Jon Heder is not uber-geek Napoleon Dynamite. He does relate to the triumph-over-your-own-inner-loser tenacity for which Napoleon stands, though.
/ Source: The Associated Press

Jon Heder is not uber-geek Napoleon Dynamite. He does relate to the triumph-over-your-own-inner-loser tenacity for which Napoleon stands, though.

Heder so far has stuck closely to that theme in the handful of characters he’s played since becoming an icon for outsiders with the title role in the low-budget sensation “Napoleon Dynamite.”

His latest: “School for Scoundrels,” with Heder as Roger, a pathetically meek parking meter man summoning the fortitude to battle a con man (Billy Bob Thornton) who teaches a guerrilla course in confidence building for nerds.

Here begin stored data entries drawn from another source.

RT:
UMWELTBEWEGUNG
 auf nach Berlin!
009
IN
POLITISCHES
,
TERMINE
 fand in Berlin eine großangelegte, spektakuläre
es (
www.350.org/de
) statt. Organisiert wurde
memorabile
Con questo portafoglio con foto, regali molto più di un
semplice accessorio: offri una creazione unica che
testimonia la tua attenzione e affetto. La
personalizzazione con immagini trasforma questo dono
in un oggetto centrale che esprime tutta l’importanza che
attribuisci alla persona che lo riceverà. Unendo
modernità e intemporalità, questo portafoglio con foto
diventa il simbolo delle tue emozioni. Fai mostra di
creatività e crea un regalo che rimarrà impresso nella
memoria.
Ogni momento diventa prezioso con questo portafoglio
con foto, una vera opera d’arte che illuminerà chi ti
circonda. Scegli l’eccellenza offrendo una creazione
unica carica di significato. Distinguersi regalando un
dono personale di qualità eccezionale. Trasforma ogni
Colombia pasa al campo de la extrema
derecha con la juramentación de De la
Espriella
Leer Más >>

Though he does not share Napoleon’s outrageously frizzy hair or Roger the meter man’s submissive demeanor, Heder empathizes with such fringe characters.

“I relate to most of the characters I play, because I do feel like an outsider,” Heder said in an interview with The Associated Press, noting that growing up a Mormon who has an identical twin brother automatically set him apart. “And I wasn’t into sports like all my friends were. I was into art and drawing and making movies. On top of that, I liked all the traditional geeky stuff. I was into ‘Star Trek’ and ‘Star Wars.’

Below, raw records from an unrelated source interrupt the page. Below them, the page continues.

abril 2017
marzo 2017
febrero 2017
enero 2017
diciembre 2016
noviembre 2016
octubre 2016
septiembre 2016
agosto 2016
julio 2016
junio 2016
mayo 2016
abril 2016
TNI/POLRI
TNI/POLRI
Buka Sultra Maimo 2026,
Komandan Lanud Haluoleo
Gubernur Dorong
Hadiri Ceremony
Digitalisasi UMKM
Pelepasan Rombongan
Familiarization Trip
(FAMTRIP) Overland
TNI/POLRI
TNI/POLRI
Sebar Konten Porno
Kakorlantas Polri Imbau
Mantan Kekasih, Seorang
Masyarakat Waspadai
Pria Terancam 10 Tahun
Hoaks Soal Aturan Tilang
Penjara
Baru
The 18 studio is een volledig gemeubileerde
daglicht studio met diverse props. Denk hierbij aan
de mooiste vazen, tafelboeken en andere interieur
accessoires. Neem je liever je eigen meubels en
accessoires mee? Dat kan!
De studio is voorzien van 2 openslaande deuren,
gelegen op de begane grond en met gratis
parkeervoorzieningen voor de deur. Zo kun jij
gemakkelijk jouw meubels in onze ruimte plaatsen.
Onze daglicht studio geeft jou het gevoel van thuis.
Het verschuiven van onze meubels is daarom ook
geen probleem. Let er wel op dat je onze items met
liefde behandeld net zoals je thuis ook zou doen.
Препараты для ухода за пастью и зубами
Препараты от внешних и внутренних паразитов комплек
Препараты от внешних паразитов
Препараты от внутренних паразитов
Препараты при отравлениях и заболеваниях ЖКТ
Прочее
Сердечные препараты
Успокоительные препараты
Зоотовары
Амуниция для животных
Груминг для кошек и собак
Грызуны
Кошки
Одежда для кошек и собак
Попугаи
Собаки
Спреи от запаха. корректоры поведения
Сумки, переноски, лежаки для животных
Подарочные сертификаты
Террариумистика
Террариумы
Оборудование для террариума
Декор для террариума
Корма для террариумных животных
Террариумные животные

“Coming to Hollywood, I definitely feel like an outsider. I know at some point I would like to take on more dramatic roles. OK, here’s a character I don’t know or relate with at all. Here’s this person doing something different from what I know.”

The quotable ‘Napoleon’Heder, 28, is one of the great outsider success stories in modern Hollywood. An unknown less than three years ago, Heder trudged to the ski-resort town of Park City, Utah, in January 2004 for the premiere of “Napoleon Dynamite,” directed by his Brigham Young University film school classmate Jared Hess.

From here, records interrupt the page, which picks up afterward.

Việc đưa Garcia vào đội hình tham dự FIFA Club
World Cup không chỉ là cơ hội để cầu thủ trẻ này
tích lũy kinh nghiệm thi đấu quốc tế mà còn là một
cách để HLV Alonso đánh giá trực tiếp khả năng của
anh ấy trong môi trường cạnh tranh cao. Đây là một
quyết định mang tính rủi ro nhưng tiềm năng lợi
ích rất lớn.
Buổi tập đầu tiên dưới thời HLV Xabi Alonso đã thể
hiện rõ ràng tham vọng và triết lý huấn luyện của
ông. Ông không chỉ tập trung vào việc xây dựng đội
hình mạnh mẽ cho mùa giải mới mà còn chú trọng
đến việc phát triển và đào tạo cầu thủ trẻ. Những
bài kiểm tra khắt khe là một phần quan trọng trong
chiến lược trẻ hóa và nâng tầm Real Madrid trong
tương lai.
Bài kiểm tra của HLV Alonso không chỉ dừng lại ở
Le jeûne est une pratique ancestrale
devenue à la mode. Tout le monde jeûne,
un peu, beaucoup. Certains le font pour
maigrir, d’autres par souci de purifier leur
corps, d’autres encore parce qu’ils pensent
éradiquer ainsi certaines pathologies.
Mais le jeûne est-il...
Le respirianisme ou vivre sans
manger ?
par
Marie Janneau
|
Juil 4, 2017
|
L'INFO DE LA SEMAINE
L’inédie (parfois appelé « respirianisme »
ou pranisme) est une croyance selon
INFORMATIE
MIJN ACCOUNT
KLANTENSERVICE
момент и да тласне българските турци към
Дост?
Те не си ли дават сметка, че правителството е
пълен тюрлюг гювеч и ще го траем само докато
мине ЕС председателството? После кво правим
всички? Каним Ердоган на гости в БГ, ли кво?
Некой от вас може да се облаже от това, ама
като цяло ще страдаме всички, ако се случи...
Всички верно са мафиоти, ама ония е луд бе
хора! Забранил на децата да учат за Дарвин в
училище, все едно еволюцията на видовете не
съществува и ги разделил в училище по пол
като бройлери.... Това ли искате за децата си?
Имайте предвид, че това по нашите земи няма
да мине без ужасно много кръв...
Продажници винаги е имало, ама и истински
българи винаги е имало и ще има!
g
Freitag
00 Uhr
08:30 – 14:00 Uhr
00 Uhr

Amid bleak, sober dramas about adultery, drug abuse and pedophilia, “Napoleon Dynamite” was a blast of sweet, giddy fun, a tale of misfits finding kinship and acceptance. Heder’s Napoleon was a prince among geeks with his breathy, exasperated exclamations of “Gosh!” and quirky dialogue such as “Tina, you fat lard, come get some dinner” and “I caught you a delicious bass.”

By summer 2004, fans were quoting those and other lines as “Napoleon Dynamite” became an independent-film sensation.

Agents and managers courted Heder, scripts came his way, and he followed with roles as a spacy occult bookstore clerk in Reese Witherspoon’s “Just Like Heaven” and as Rob Schneider and David Spade’s teammate in the baseball comedy “The Benchwarmers.”

Along with Thornton in “School for Scoundrels,” Heder’s upcoming co-stars include Will Ferrell in “Blades of Glory,” the two playing rival ice skaters who team up as the first competitive men’s pair, and Diane Keaton in “Mama’s Boy,” in which he plays a slacker whose cozy home life is threatened by his mother’s new romance.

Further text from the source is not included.